Individual Development Plans Tailored for Leadership: Self-Awareness

– Posted in: Executive Coaching Introvert Coaching Leadership Coaching Performance Coaching

In tailoring an Individual Development Plan for Leaders, the one item I recommend every leader should have within their plan is that of understanding their (self-awareness & strengths) They both go together, so I combine them as I look at self-awareness as a strength a leader must have in their role.

Typically, to get to know my clients, I have them take either the Myers-Briggs Type Indicator (MBTI) or David Keirsey’s Temperament Sorter. They both yield the result of a personality preference 4-letter code. The reason I have my client’s take either assessment is 2 fold: (1) I have a better idea of who they are through their personality and (2) it helps me know the best way to coach them. This also tells me how self-aware my clients are of themselves and of the people around them.

The IDP assesses each leader’s individual growth opportunities, and provides focused, one-on-one executive coaching that concentrates on 2 to 3 major potential-maximizing developmental objectives in a process that fully engages the executive.

Self-Awareness essentially is having a clear perception of your personality, including strengths, weaknesses, thoughts, beliefs, motivation, and emotions. Self-awareness allows you to understand other people, how they perceive you, your attitude and your responses to them in the moment.

As a professional growth tool, the Individual Development plan (IDP). Individual development is an essential component of leadership excellence because it increases competency in developing others. Before you can be a leader, you need to understand yourself more. This involves being self-aware of not just who you are which includes your thoughts, feelings and behaviors.

Leadership is complex enough. Self-awareness is the first step, the cornerstone, of leadership. Even though I bring up the fact that the leader needs to be self-aware in various …, a lot of the work is still on the leader. Leadership literature confirms that emotional intelligence, presence, and influence all require awareness.

A survey of 75 members of the Stanford Graduate School of Business Advisory Council rated self-awareness as the most important capability for leaders to develop. Executives need to know where their natural inclinations lie in order to boost them or compensate for them. Self-awareness is about identifying idiosyncrasies- the characteristics executives take to be the norm but actually represent the exception.

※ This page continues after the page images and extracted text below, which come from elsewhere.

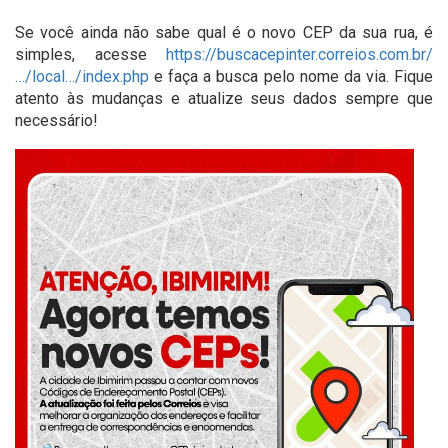
Se você ainda não sabe qual é o novo CEP da sua rua, é
simples, acesse
https://buscacepinter.correios.com.br/
…/local…/index.php
e faça a busca pelo nome da via. Fique
atento às mudanças e atualize seus dados sempre que
necessário!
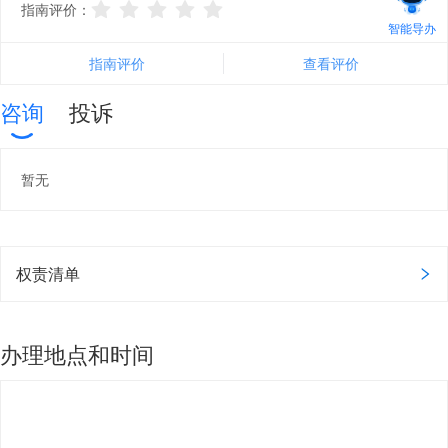
指南评价：
智能导办
指南评价
查看评价
咨询
投诉
暂无
权责清单
办理地点和时间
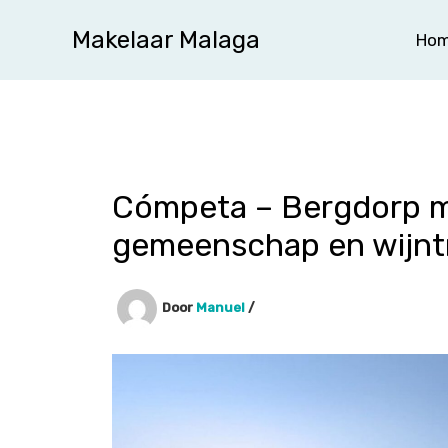
Ga
Makelaar Malaga
Ho
naar
de
inhoud
Cómpeta – Bergdorp me
gemeenschap en wijntr
Door
Manuel
/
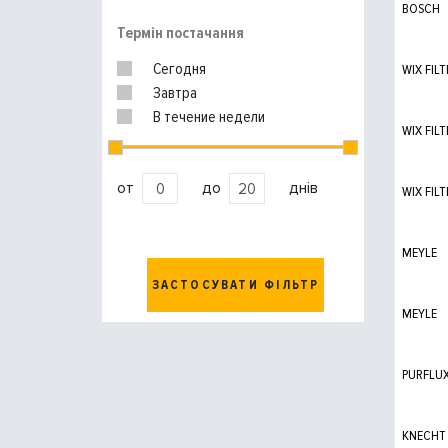
BOSCH
Термін постачання
Сегодня
WIX FILT
Завтра
В течение недели
WIX FILT
от
до
днів
WIX FILT
MEYLE
ЗАСТОСУВАТИ ФІЛЬТР
MEYLE
PURFLU
KNECHT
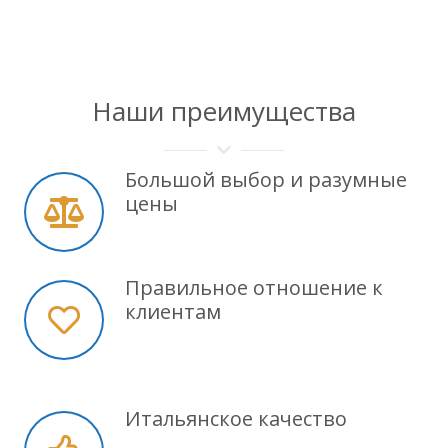
Наши преимущества
Большой выбор и разумные
цены
Правильное отношение к
клиентам
Итальянское качество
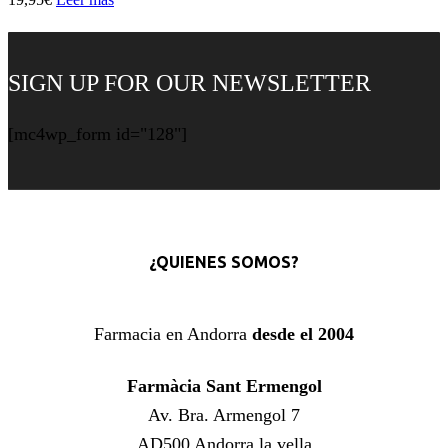
SIGN UP FOR OUR NEWSLETTER
[mc4wp_form id="128"]
¿QUIENES SOMOS?
Farmacia en Andorra
desde el 2004
Farmàcia Sant Ermengol
Av. Bra. Armengol 7
AD500 Andorra la vella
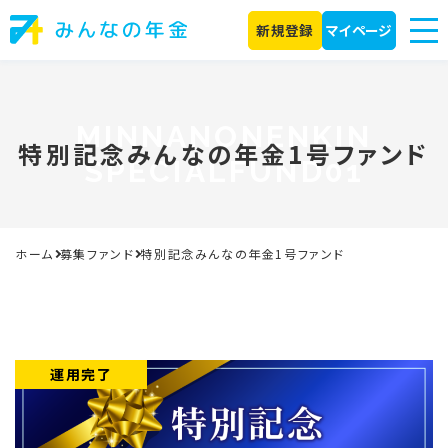
新規登録
マイページ
MINNANONENKIN
特別記念みんなの年金1号ファンド
SPECIALFUND01
ホーム
募集ファンド
特別記念みんなの年金1号ファンド
運用完了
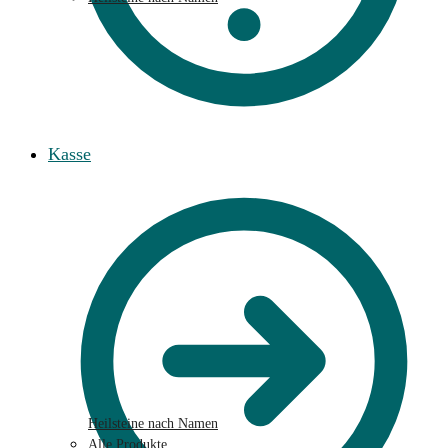
Kasse
Heilsteine nach Namen
Alle Produkte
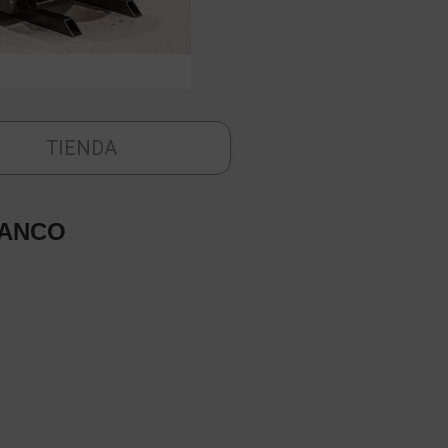
TIENDA
BANCO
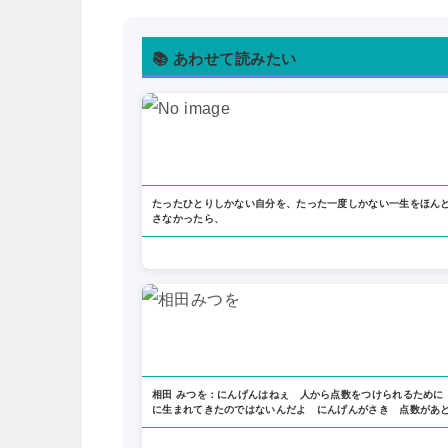
📚 あわせて読みたい
たったひとりしかない自分を、たった一度しかない一生をほん
さなかったら、
相田 みつを：にんげんはねぇ 人から点数をつけられるために
に生まれてきたのではないんだよ にんげんがさき 点数があ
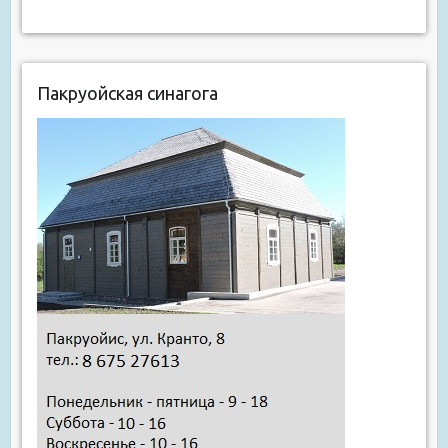
Пакруойская синагога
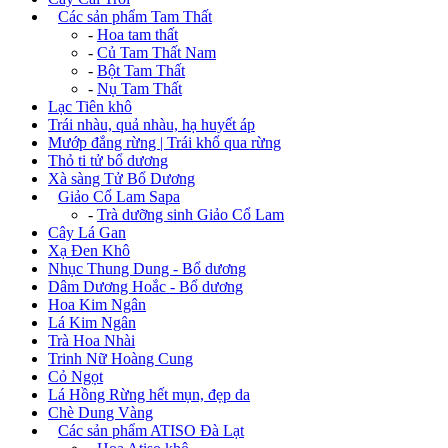
+
Các sản phẩm Tam Thất
-
Hoa tam thất
-
Củ Tam Thất Nam
-
Bột Tam Thất
-
Nụ Tam Thất
Lạc Tiên khô
Trái nhàu, quả nhàu, hạ huyết áp
Mướp đắng rừng | Trái khổ qua rừng
Thỏ ti tử bổ dương
Xà sàng Tử Bổ Dương
+
Giảo Cổ Lam Sapa
-
Trà dưỡng sinh Giảo Cổ Lam
Cây Lá Gan
Xạ Đen Khô
Nhục Thung Dung - Bổ dương
Dâm Dương Hoắc - Bổ dương
Hoa Kim Ngân
Lá Kim Ngân
Trà Hoa Nhài
Trinh Nữ Hoàng Cung
Cỏ Ngọt
Lá Hồng Rừng hết mụn, đẹp da
Chè Dung Vàng
+
Các sản phẩm ATISO Đà Lạt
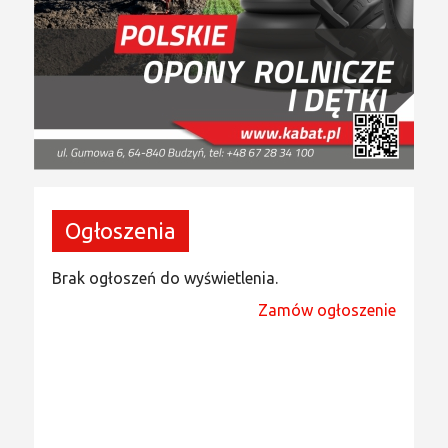
Ogłoszenia
Brak ogłoszeń do wyświetlenia.
Zamów ogłoszenie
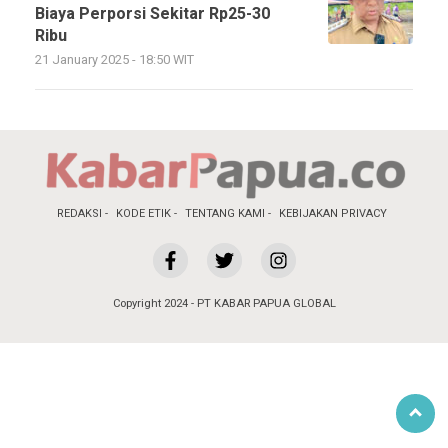
Biaya Perporsi Sekitar Rp25-30
Ribu
21 January 2025 - 18:50 WIT
REDAKSI
KODE ETIK
TENTANG KAMI
KEBIJAKAN PRIVACY
Copyright 2024 - PT KABAR PAPUA GLOBAL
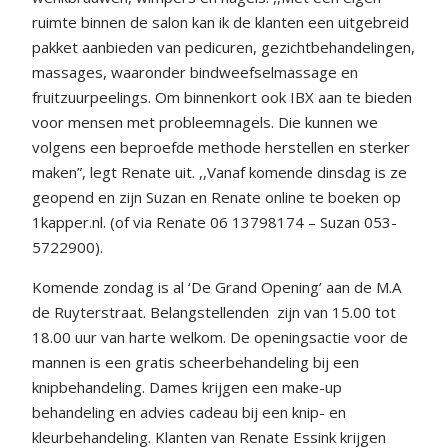
ruimte binnen de salon kan ik de klanten een uitgebreid
pakket aanbieden van pedicuren, gezichtbehandelingen,
massages, waaronder bindweefselmassage en
fruitzuurpeelings. Om binnenkort ook IBX aan te bieden
voor mensen met probleemnagels. Die kunnen we
volgens een beproefde methode herstellen en sterker
maken”, legt Renate uit. ,,Vanaf komende dinsdag is ze
geopend en zijn Suzan en Renate online te boeken op
1kapper.nl. (of via Renate 06 13798174 – Suzan 053-
5722900).
Komende zondag is al ‘De Grand Opening’ aan de M.A
de Ruyterstraat. Belangstellenden
zijn van 15.00 tot
18.00 uur van harte welkom. De openingsactie voor de
mannen is een gratis scheerbehandeling bij een
knipbehandeling. Dames krijgen een make-up
behandeling en advies cadeau bij een knip- en
kleurbehandeling. Klanten van Renate Essink krijgen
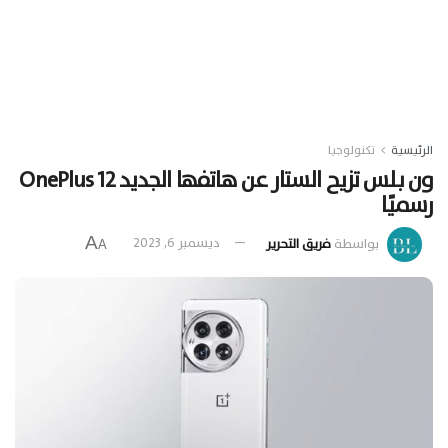
الرئيسية
تكنولوجيا
ون بلس تزيح الستار عن هاتفها الجديد OnePlus 12
رسميًا
A
بواسطة
فريق التحرير
ديسمبر 6, 2023
A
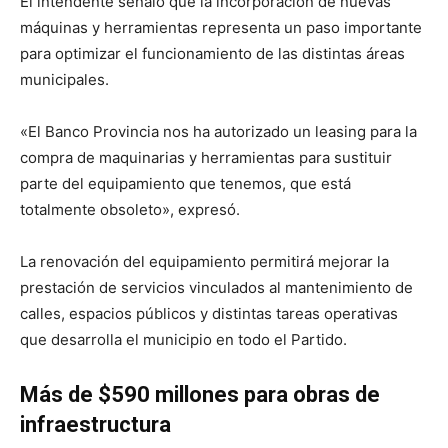
El intendente señaló que la incorporación de nuevas
máquinas y herramientas representa un paso importante
para optimizar el funcionamiento de las distintas áreas
municipales.
«El Banco Provincia nos ha autorizado un leasing para la
compra de maquinarias y herramientas para sustituir
parte del equipamiento que tenemos, que está
totalmente obsoleto», expresó.
La renovación del equipamiento permitirá mejorar la
prestación de servicios vinculados al mantenimiento de
calles, espacios públicos y distintas tareas operativas
que desarrolla el municipio en todo el Partido.
Más de $590 millones para obras de
infraestructura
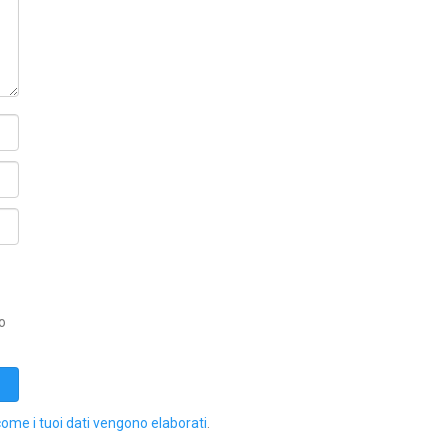
o
come i tuoi dati vengono elaborati
.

The International Coach Federation’s (ICF) coach competency for Creating Awareness is as follows: Creating Awareness—Ability to integrate and accurately evaluate multiple sources of information and to make interpretations that help the client to gain awareness and thereby achieve agreed‐upon results.

When you are self-aware, you are mindful of the impact that your emotions, your behavior, your communication patterns have on those around you. Strong leaders take time to reflect on their strengths and development needs.

Coaches create awareness in leaders when they integrate and accurately evaluate multiple sources of information and make interpretations that help the leader to become more self‐aware and thereby achieve agreed‐upon results. Effective demonstration of this competency is especially important when analyzing and interpreting an Individual Feedback Report(IFR) with a leader.

Without self-awareness, you cannot understand your strengths and your weaknesses. Be aware of others. Your self-awareness as a leader is crucial when building and keeping your team. Knowing your natural strengths and weaknesses helps you be an acute observer of others’ strengths and weaknesses. Having the right complement of people and support allows you to see more clearly what you do well and what others do well also.

Never underestimate the power of self-awareness. Commit to an Action Plan to achieve desired results. Focus on building a leaders self-awareness and knowledge of their strengths and areas of development. Feedback from others increases your self-awareness as you identify gaps in your skills as well as in your perception of the things around you.